L’eredità olivettiana è un privilegio e un fardello, un involto prezioso che bisogna avere l’ardimento di aprire per dividere le cose e lasciare indietro quelle che non ci servono più. Per ripartire un poco più leggeri verso direzioni nuove. Non si può vivere di solo passato e così, anche attraverso questa pubblicazione, ci si deve mettere alla prova per togliersi dall’angolo della memoria, storicizzare, metabolizzare. Confortati, in questo, dal variopinto mondo che ogni giorno bussa alla portineria delle Officine ICO chiedendo permesso in tante lingue e in tanti accenti, da questo andirivieni alla ricerca di un po’ di ispirazione. Ma occorre farsi trovare pronti, trasmettere l’essenza viva della storia che lì dentro si è compiuta, senza farsene semplici figuranti.
Un occhiolino ai fasti
Alla rivista serviva un nome. “La rapidissima” è lo slogan che 100 anni fa accompagnò l’uscita di una macchina per scrivere Olivetti, la M20, che si fece largo anche al di fuori dei confini dell’Italia. Un titolo con una storicità, dunque, un occhiolino ai fasti. Ma rapidissima sarà soprattutto la capacità di questo diario pubblico di accendersi a uno stimolo del mondo, la sua disponibilità a includere, collaborare, intrecciare. Rapidissime saranno le sue porte girevoli, tra dentro e fuori, passato e futuro, locale e globale, perché le idee e le opportunità circolino liberamente e in ogni direzione. La Rapidissima non va di fretta. Velocità sarà delle attenzioni e non dei passi. Sarà prontezza nel prendersi cura.

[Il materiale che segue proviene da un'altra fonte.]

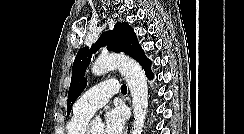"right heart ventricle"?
<instances>
[{
	"mask_svg": "<svg viewBox=\"0 0 244 134\" xmlns=\"http://www.w3.org/2000/svg\"><path fill=\"white\" fill-rule=\"evenodd\" d=\"M91 115L74 110L66 125V134H84Z\"/></svg>",
	"mask_w": 244,
	"mask_h": 134,
	"instance_id": "obj_1",
	"label": "right heart ventricle"
}]
</instances>
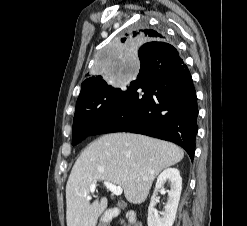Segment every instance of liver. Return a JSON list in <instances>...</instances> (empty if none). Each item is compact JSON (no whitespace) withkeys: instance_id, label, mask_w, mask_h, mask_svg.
I'll return each instance as SVG.
<instances>
[{"instance_id":"obj_1","label":"liver","mask_w":247,"mask_h":226,"mask_svg":"<svg viewBox=\"0 0 247 226\" xmlns=\"http://www.w3.org/2000/svg\"><path fill=\"white\" fill-rule=\"evenodd\" d=\"M184 157L173 143L139 134L112 133L93 141L75 162L66 185L67 226H96L107 198L90 204V186L107 181L120 186L133 204L143 203L156 176Z\"/></svg>"}]
</instances>
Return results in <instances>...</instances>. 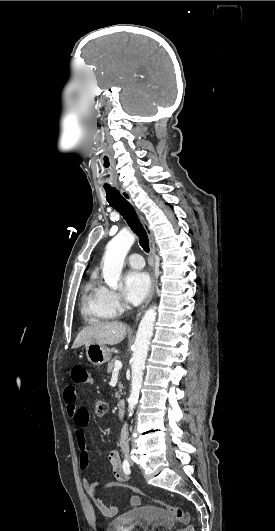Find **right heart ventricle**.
<instances>
[{"mask_svg": "<svg viewBox=\"0 0 275 531\" xmlns=\"http://www.w3.org/2000/svg\"><path fill=\"white\" fill-rule=\"evenodd\" d=\"M82 313L91 322H104L112 317L102 303V289L95 275L83 287Z\"/></svg>", "mask_w": 275, "mask_h": 531, "instance_id": "obj_1", "label": "right heart ventricle"}]
</instances>
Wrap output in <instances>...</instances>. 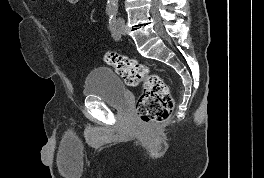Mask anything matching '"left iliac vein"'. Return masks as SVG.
I'll return each mask as SVG.
<instances>
[{"mask_svg":"<svg viewBox=\"0 0 264 178\" xmlns=\"http://www.w3.org/2000/svg\"><path fill=\"white\" fill-rule=\"evenodd\" d=\"M117 28H118L119 35L125 34V22L122 18L117 19Z\"/></svg>","mask_w":264,"mask_h":178,"instance_id":"left-iliac-vein-1","label":"left iliac vein"}]
</instances>
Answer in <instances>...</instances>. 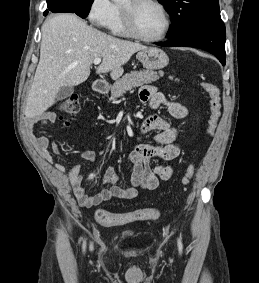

Serviva anche riannodare un filo. Con tutti coloro, donne e uomini, che questo posto lo videro nascere e lo popolarono, che oggi compaiono nelle foto storiche appese alle pareti dei primi ambienti restaurati, sempre in bianco e nero, sempre con quell’espressione così seria, le mani sporche di grasso e la limatura di ferro nelle tasche. O che hanno progettato cinematici e circuiti, i più conosciuti e i meno, che hanno assistito i bambini negli asili o distribuito i libri nelle biblioteche. Oppure fatto la storia della grafica internazionale, scritto istruzioni per l’uso che sembravano sonetti, fatto di locandine quadri, che hanno suonato la campana.
Che cos’è la cultura?
Serviva, infine, una definizione di cultura che chiarisse lo spirito con cui La Rapidissima vuole mettere le sue parole, le sue immagini e le sue idee a disposizione della rinascita di una delle più importanti fabbriche del Novecento. Che cos’è la cultura? Che cosa può fare per noi? In particolare nel processo che si è appena avviato? Chi vi scrive prova a dare il via ai lavori con il suo contributo, una sorta di cardine di questo primo numero che vuole riflettere sul tema degli spazi, delle forme, del ruolo che possono giocare nella costruzione della comunità di domani: la cultura è un particolare sistema di sicurezza che consente, in caso di emergenza, di tenere tutte le porte aperte.